_Activity_. Restate each entry below exactly; pictures stay out of the copy.

_Provided records_.

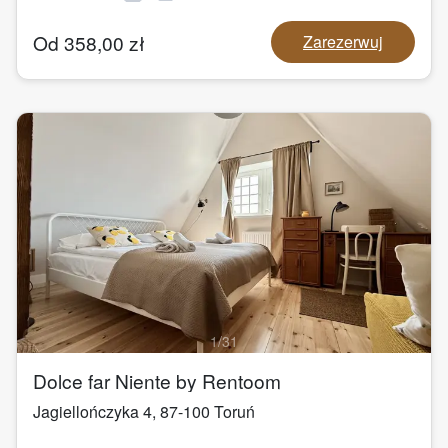
Od
358,00
zł
Zarezerwuj
1
/
31
Dolce far Niente by Rentoom
Jagiellończyka 4
,
87-100
Toruń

_Written response_.
Od
358,00
zł
Zarezerwuj
1
/
31
Dolce far Niente by Rentoom
Jagiellończyka 4
,
87-100
Toruń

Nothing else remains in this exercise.